Для старшего поколения, в свою очередь, советское, до катастрофы 1991 года, прошлое травматично, причем для всех, кто его пережил, а не только тех, чьи родители или близкие родственники погибли на войне, сгинули в концлагере, запятнали себя поступками, компромиссами или альянсами, сомнительными в нравственном отношении, в том числе пресловутым стукачеством или даже участием в расстрелах, там осталось очень много всякого такого, о чем не хочется помнить (оттого-то в этом поколении так много сильно и безнадежно пьющих), чего никто не должен знать и о чем, соответственно, нельзя говорить, можно только умалчивать, оно должно уйти, умереть или навеки уснуть, затеряться в недрах бессознательного и в архивах[75], вот почему это прошлое герметично, практически как вода в Мертвом море, оно выталкивает на поверхность всякого, кто туда пробует погрузиться. Между тем в прошлое (так уж оно устроено) нельзя отправиться наугад, не обладая хотя бы самой приблизительной «дорожной картой», то есть представлениями о разметке соответствующего пространства и времени[76]. Отдельные вылазки в советское прошлое уже были предприняты[77], однако рассчитывать на получение сколько-нибудь целостной и объективной его картины, которая бы позволяла рассматривать советское государство как систему со своей специфической инструментальной рациональностью («номосом», как сказал бы Карл Шмитт), вменяемую и достаточно устойчивую политическую конструкцию, в этом случае не приходится, всякое, даже фактуально безупречное, суждение о прошлом в этом случае только идеология или утопия, в лучшем случае – чьи-либо частные мемуары.

Нетрудно заметить, что перед нами парадокс, очень похожий на тот, с демонстрации которого когда-то началась социология как научная дисциплина: с одной стороны, каждое партикулярное прошлое, как и конкретный суицид, – уникальная личная драма, комедия или даже трагедия, сплетенная из множества провалов или удач, которых, в принципе, могло бы не случиться вовсе, с другой же – это все элементы головоломки, итоговый паттерн которой заранее и хорошо всем известен, крушение советского государства в августе 1991 года; очень похожую ситуацию когда-то смоделировал Торнтон Уайлдер в повести «Мост короля Людовика Святого».

Из подобной ситуации, как известно, есть только два выхода – исключая, разумеется, категорическое умолчание о советском прошлом как о небывшем: один «годить», как сказал бы М.Е. Салтыков-Щедрин, то есть дожидаться или добиваться открытия архивов, публикации мемуаров, восстановления «исторической правды» даже вопреки желанию множества «серьезных людей» ее напрочь забыть и прочего такого, пока же этого не произошло – воздерживаться от общих суждений и оценок, если на то не поступит высочайшего распоряжения, но и тогда, в общем, не торопиться с выводами, – позиция, унаследованная еще из советского прошлого.

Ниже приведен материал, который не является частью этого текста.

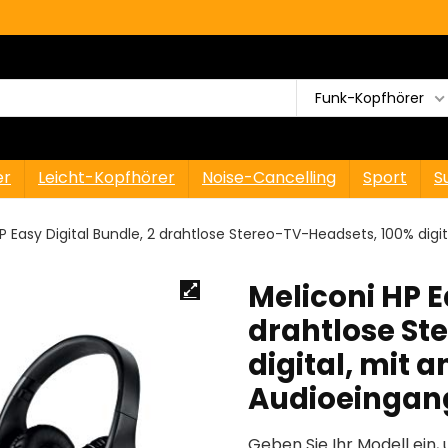
Funk-Kopfhörer
er
Leicht-Kopfhörer
Noise-Cancelling
Sport
S
HP Easy Digital Bundle, 2 drahtlose Stereo-TV-Headsets, 100% di
Meliconi HP E
drahtlose St
digital, mit
Audioeingan
Geben Sie Ihr Modell ein,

Другой же, наоборот, «дерзать», то есть отважиться, рискуя неудачей и всякими репутационными издержками, на выдвижение какой-нибудь интегральной, пусть и сугубо предварительной, следственной версии[78], на практике это значит попробовать все-таки «определить ситуацию», то есть типовые и массовые контексты повседневного действия, которые порождало и чье воспроизводство обеспечивало советское государство, организуя при этом аналитику вокруг какой-то очень конкретной, хорошо узнаваемой и типичной проблемы. Для автора этой книги наиболее существенной из таких проблем является социальная динамика, то есть условия, которые обеспечивают появление, развитие и тиражирование инноваций, все равно – политических, экономических, технологических или социальных: хорошо известно, что эту проблему советское государство так и не научилось решать, хотя неоднократно пыталось, из-за этого, как считается, была проиграна военно-техническая и политическая конкуренция между СССР и США, «перестройка» даже началась с программы ускорения научно-технического прогресса и только потом обернулась крупномасштабным терминальным кризисом власти.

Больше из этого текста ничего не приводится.